Harriot then introduced this smoking habit to his patron Walter Raleigh. Raleigh in turn spread tobacco to the royal court, which made smoking fashionable. From there, smoking trickled down through every stratum of English society. And when Englishmen started sailing around the world, they carried the habit with them.

That’s how tobacco-smoking eventually conquered the world—through Harriot and then Raleigh. John Lennon of the Beatles even mentioned Raleigh’s influence once in a song called “I’m So Tired.” As Lennon crooned, “Although I’m so tired/ I’ll have another cigarette/And curse Sir Walter Raleigh/ He was such a stupid git.” 

If not for Raleigh and Harriot, tobacco-smoking likely would have remained an obscure North American habit, a footnote for anthropologists. Instead, tobacco became one of the most widely abused drugs in history—and caused the deaths of 100 million people in the 20th century alone.

But all that lay in the future. At the time, tobacco and sassafras were hot commodities in England. People called these plants “vegetable gold,” and the high price they commanded convinced the English to found yet another colony in North America. 

In 1607, the English established Jamestown in Virginia. And from that point forward, they had a permanent presence in North America. Tobacco and sassafras grown there made many people rich, and this in turn convinced the Crown to establish more colonies elsewhere. Within a century, the rude, backwards English were overseeing one of the largest empires in history.

Unfortunately, the pursuit of vegetable gold also changed the nature of colonization. Again, early colonies focused on trading with Natives, offering them metal tools and cloth.

But with tobacco and sassafras, the colonists assumed they didn’t need the Natives anymore. It was more lucrative to push them off their lands, clear-cut it, and start plantations. As a result, relations with Native Americans quickly turned ugly and then genocidal. The rise of plantations also kickstarted the importation of enslaved labor from Africa.

Thomas Harriot no doubt would have been horrified by all this. But his zealotry for new colonies, and his influence on Sir Walter Raleigh, did help bring these things about.

Neither man, however, lived long enough to see the consequences of what they’d unleashed. Raleigh was actually convicted of treason in 1603 and executed. I’ve put together a bonus episode about this fiasco at patreon.com/disappearingspoon. The bonus also explains how Raleigh’s death, surprisingly, is still causing injustice today, by affecting forensic science in modern courtrooms. You wouldn’t think a man who died 400 years ago could have such an influence, but Raleigh does. That’s patreon.com/disappearingspoon.

After Raleigh’s conviction for treason, Harriot kept plodding away at his math and science. He became an early champion of telescopes, which were called “Dutch trunkes” then, given their origin in Holland. And again, he matched wits with Galileo and studied sunspots.

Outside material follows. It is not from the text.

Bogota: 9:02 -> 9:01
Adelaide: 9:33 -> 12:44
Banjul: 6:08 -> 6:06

But Harriot would not have much time to enjoy his new astronomical toys. One day in 1615 he noticed a little ulcer on his lip. It kept getting bigger and uglier over the next few years, and eventually blossomed into a tumor. His enthusiasm for tobacco had caught up with him, and in 1621, he became the first known person in history to die of smoking.

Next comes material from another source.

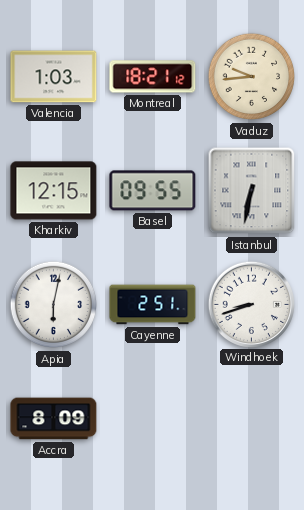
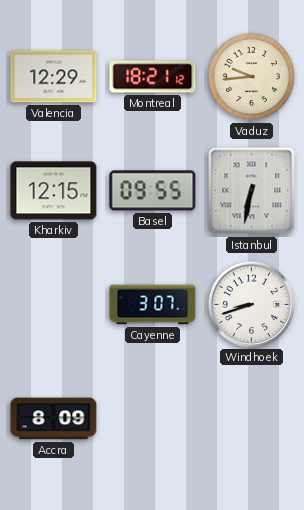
Valencia: 1:03 -> 12:29
Apia: 6:02 -> none
Cayenne: 2:51 -> 3:07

Perhaps this was karmic revenge. Harriot had always championed the Natives in North America, but he inadvertently killed many of them, both by spreading influenza and especially by pushing to colonize their land. But the Natives’ sacred tobacco plant got him in the end. 

Because of his refusal to publish much of his math and science, Harriot has remained an obscure figure in science history. Only lately have scholars started to appreciate his outsized influence on world events.

One of the few honors he received came back in 1970, when astronomers named a crater on the moon after him. Fittingly, given his obscurity, the crater is on the back side, where no one can see it from Earth. But it’s always there, looming above us, nevertheless.